The discrepancy between Einstein mass and dynamical mass for SIS and power-law mass models

TL;DR

This study examines the discrepancy between lensing and dynamical masses in strong gravitational lensing systems, finding a significant 20.7% difference for SIS models that increases with redshift, likely due to mass contamination and modeling assumptions.

Contribution

It provides a quantitative analysis of mass discrepancies in lensing systems using Bayesian methods and compares different mass models, highlighting the impact of line-of-sight contamination.

Findings

Einstein mass exceeds dynamical mass by 20.7% in SIS models.

Discrepancy increases with the redshift of lensing galaxies.
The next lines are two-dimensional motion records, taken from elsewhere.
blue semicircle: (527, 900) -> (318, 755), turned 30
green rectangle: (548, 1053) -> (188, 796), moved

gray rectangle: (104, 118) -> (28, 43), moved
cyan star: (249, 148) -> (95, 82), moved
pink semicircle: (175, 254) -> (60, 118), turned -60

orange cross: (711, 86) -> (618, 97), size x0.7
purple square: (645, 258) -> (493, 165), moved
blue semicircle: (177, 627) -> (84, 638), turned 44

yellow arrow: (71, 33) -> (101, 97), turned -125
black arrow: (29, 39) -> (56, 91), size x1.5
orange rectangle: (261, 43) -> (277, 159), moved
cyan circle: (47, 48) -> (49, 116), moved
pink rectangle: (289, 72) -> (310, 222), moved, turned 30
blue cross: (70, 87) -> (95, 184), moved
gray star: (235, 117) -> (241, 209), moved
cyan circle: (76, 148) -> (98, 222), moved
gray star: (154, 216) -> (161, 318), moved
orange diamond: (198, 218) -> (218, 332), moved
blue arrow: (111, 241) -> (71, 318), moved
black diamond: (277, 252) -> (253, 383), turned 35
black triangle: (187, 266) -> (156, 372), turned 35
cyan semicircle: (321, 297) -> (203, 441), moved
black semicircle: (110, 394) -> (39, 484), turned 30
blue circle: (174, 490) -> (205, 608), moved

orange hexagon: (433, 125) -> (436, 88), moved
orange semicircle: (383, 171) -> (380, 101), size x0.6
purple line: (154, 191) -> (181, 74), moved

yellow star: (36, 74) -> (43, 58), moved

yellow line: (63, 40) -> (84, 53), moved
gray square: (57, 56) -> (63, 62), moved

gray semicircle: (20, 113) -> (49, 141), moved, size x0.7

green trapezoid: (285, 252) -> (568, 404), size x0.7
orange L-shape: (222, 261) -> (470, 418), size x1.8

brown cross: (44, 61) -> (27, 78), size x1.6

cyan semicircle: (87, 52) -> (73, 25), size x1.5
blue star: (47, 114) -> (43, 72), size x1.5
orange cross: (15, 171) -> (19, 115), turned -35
Mass contamination and measurement errors contribute to the discrepancy.

Abstract

We investigate the discrepancy between the two-dimensional projected lensing mass and the dynam- ical mass for an ensemble of 97 strong gravitational lensing systems discovered by the Sloan Lens ACS (SLACS) Survey, the BOSS Emission-Line Lens Survey (BELLS), and the BELLS for GALaxy-Ly{\alpha} EmitteR sYs- tems (BELLS GALLERY) Survey. We fit the lensing data to obtain the Einstein mass, and use the velocity dispersion of the lensing galaxies provided by the Sloan Digital Sky Survey (SDSS) to get the projected dynamical mass within the Einstein radius by assuming the power-law mass approximation. The discrepancy is found to be obvious and quantified by Bayesian analysis. For the singular isothermal sphere (SIS) mass model, we obtain that the Einstein mass is 20.7% more than the dynamical mass, and the discrepancy increases with the redshift of the lensing galaxies. For more general power-law mass model, the discrepancy still exists within 1{\sigma} credible region. The main reason of the the discrepancy could be mass contamination, including all invisible masses along the line of sight. In addition, the measurement errors and the approximation of the mass models could lead to part of the discrepancy.